TLDR: We rate $ASTS (AST SpaceMobile) a BUY

Avg. Price: $65.83

Entry Weight: 4.4%


We started a position in $ASTS because it is not a “satellite stock” in the way people assume. It is a potential upgrade to the global mobile network, a cellular layer in the sky that works on normal smartphones and gets sold through carriers. If they execute, this becomes infrastructure. Infrastructure gets paid, gets embedded, and gets hard to displace.


Q3 Earnings Snapshot

Here is the business in plain English. ASTS is building satellites that act like cell towers in low Earth orbit. When you leave terrestrial coverage, your phone is meant to roam onto the satellite layer, without a special handset, without an antenna, without changing your behaviour. That matters because it removes friction. The adoption problem disappears if the user experience feels like normal roaming.


The real reason I’m bullish is distribution. Carriers already own the customer relationship, billing, SIMs, retail channels, and spectrum. ASTS is not trying to win consumers one by one. It is trying to plug into carriers and let the carriers scale it. That is the difference between a niche product and a global rollout. Partnerships are slow to win and sticky once embedded, which is why they function like a moat.


Vodafone has publicly demonstrated a satellite video call from a regular smartphone using ASTS technology. Verizon and AT&T have been involved in direct-to-device trials. Verizon has also been reported as having a commercial agreement with ASTS for direct-to-cell services with a 2026 rollout path. Those are the right signals. Demos show capability, carrier involvement shows distribution, and commercialisation timelines create a real scoreboard.


So what are we actually underwriting? Execution gates. This is still a build phase, which means the income statement will look ugly and revenue will be lumpy for a while. The company’s job is to turn spend into satellites deployed, coverage expanded, and reliable service that carriers can sell. The key financial reality is that this is capital-intensive, so liquidity and financing discipline matter as much as technology. The enemy is dilution. The reward is that if execution stays tight, confidence rises, the cost of capital falls, and the stock rerates as the network becomes real.


The reason the upside can be extreme is simple.
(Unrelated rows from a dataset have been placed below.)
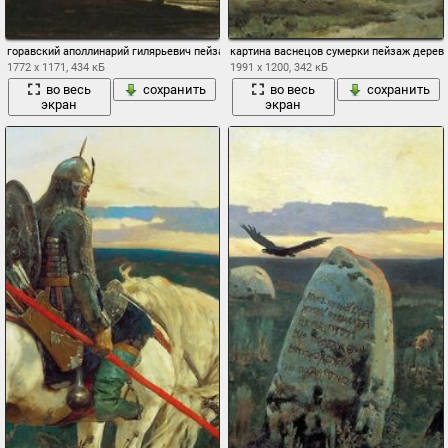
горавский аполлинарий гилярьевич пейзаж с рекой и дорогой телега
картина васнецов сумерки пейзаж деревь
1772 x 1171, 434 кБ
1991 x 1200, 342 кБ
во весь
сохранить
во весь
сохранить
экран
экран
The addressable market is global because coverage gaps are global. The customer acquisition is not a retail battle because carriers already have the customers. And the product is not “nice to have” in many use cases; it is essential coverage where towers don’t exist, are too expensive, or get knocked out. If ASTS becomes the roaming layer behind multiple major carriers, the company starts to look less like a speculative tech name and more like a new kind of telecom infrastructure provider.


That is also why I’m not obsessed with technical analysis here. Charts can help with entry timing, but this stock will ultimately move on deployment progress and commercialisation, not fib levels. If you want to trade around it, fine. My core thesis is much simpler: the moat is distribution plus direct-to-device capability, and the payoff comes when coverage and reliability make commercialisation inevitable.


Bottom line, we started a position in ASTS because it is one of the few names attempting true direct-to-device broadband on standard phones at carrier scale. The opportunity is huge, the path is execution, and the risks are real, mainly delays and dilution. I’m bullish because the problem is massive, the model scales through carriers, and early proof points suggest this is moving from vision to rollout.